Below is code from puff.c (with minor changes) to show explicitly how this is done. bits(s, 1) returns the next bit from the stream. (This assumes that there is always a next bit.) h->count[len] is the number of symbols that are coded by length len codes, where len is in 0..MAXBITS. If you add up h->count[1], h->count[2], ..., h->count[MAXBITS], that is the total number of symbols coded, and is the length of the h->symbol[] array. The first h->count[1] symbols in h->symbol[] have length 1. The next h->count[2] symbols in h->symbol[] have length 2. And so on.
The values in the h->count[] array, if correct, are constrained to not oversubscribe the possible number of codes that can be coded in len bits. It can be further constrained to represent a complete code, i.e. there is no bit sequence that remains undefined, in which case decode() cannot return an error (-1). For a code to be complete and not oversubscribed, the sum of h->count[len] << (MAXBITS - len) over all len must equal 1 << MAXBITS.
Simple example: if we are coding e with one bit, t with two bits, and a and o with three bits, then h->count[] is {0, 1, 1, 2} (the first value, h->count[0] is not used), and h->symbol[] is {'e','t','a','o'}. Then the code to e is 0, the code for t is 10, a is 110, and o is 111.
#define MAXBITS 15 /* maximum bits in a code */
struct huffman {
short *count; /* number of symbols of each length */
short *symbol; /* canonically ordered symbols */
};
int decode(struct state *s, const struct huffman *h)
{
int len; /* current number of bits in code */
int code; /* len bits being decoded */
int first; /* first code of length len */
int count; /* number of codes of length len */
int index; /* index of first code of length len in symbol table */
code = first = index = 0;
for (len = 1; len <= MAXBITS; len++) {
code |= bits(s, 1); /* get next bit */
count = h->count[len];
if (code - count < first) /* if length len, return symbol */
return h->symbol[index + (code - first)];
index += count; /* else update for next length */
first += count;
first <<= 1;
code <<= 1;
}
return -1; /* ran out of codes */
}
Your map contains the relevant information, but it maps symbols to codes.
Yet, the data you are trying to decode comprises codes.
Thus your map cant be used to get the symbols corresponding to the codes read in an efficient way since the lookup method expects a symbol. Searching for codes and retrieving the corresponding symbol would be a linear search.
Instead you should reconstruct the Huffman tree you constructed for the compression step.
The frequency values of the inner nodes are irrelevant here, but you will need the leaf nodes at the correct positions.
You can create the tree on the fly as you read your file header. Create an empty tree initially.
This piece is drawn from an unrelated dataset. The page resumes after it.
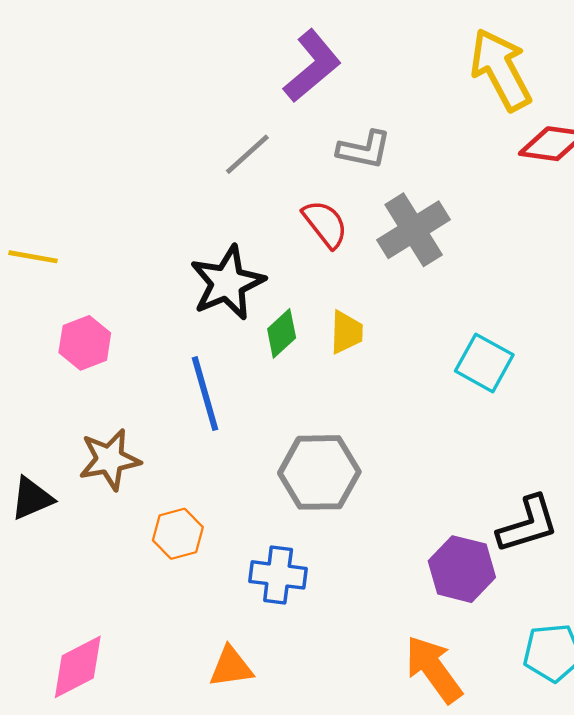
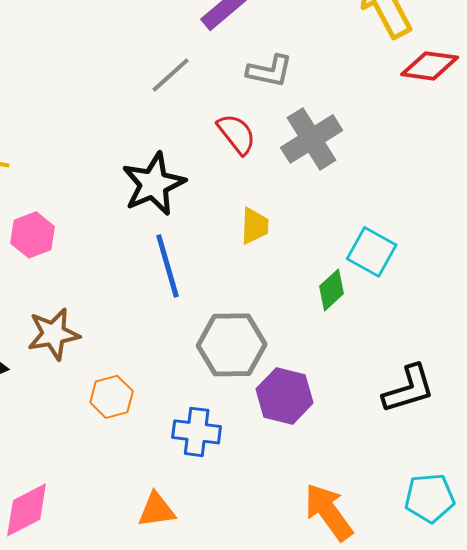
green diamond: (282, 333) -> (332, 290), moved
blue line: (205, 394) -> (168, 266), moved
purple hexagon: (462, 569) -> (285, 396), moved

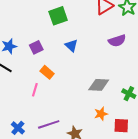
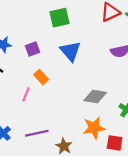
blue triangle: (71, 46) -> (70, 51), size x1.5
orange star: (101, 114) -> (94, 128), size x1.5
For each symbol to code mapping you read, create the corresponding nodes in the tree.
E.g. if the symbol 'D' has been mapped to the code 101, then make sure there is a right child node at the root, which has a left child node, which has a right child node, which contains the symbol 'D', creating the nodes if they were missing.
Using that tree you can then decode the stream as follows (pseudo-code, assuming taking a right child corresponds to adding a 1 to the code):
// use a node variable to remember the position in the tree while reading bits
node n = tree.root
while(stream not fully read) {
read next bit into boolean b
if (b == true) {
n = n.rightChild
} else {
n = n.leftChild
}
// check whether we are in a leaf node now
if (n.leftChild == null && n.rightChild == null) {
// n is a leaf node, thus we have read a complete code
// add the corresponding symbol to the decoded output
decoded.add(n.getSymbol())
// reset the search
n = tree.root
}
}
Note that inverting your map to get the lookup into the correct direction will still result in suboptimal performance (compared to binary tree traversal) since it can't exploit the restriction to a smaller search space as the traversal does.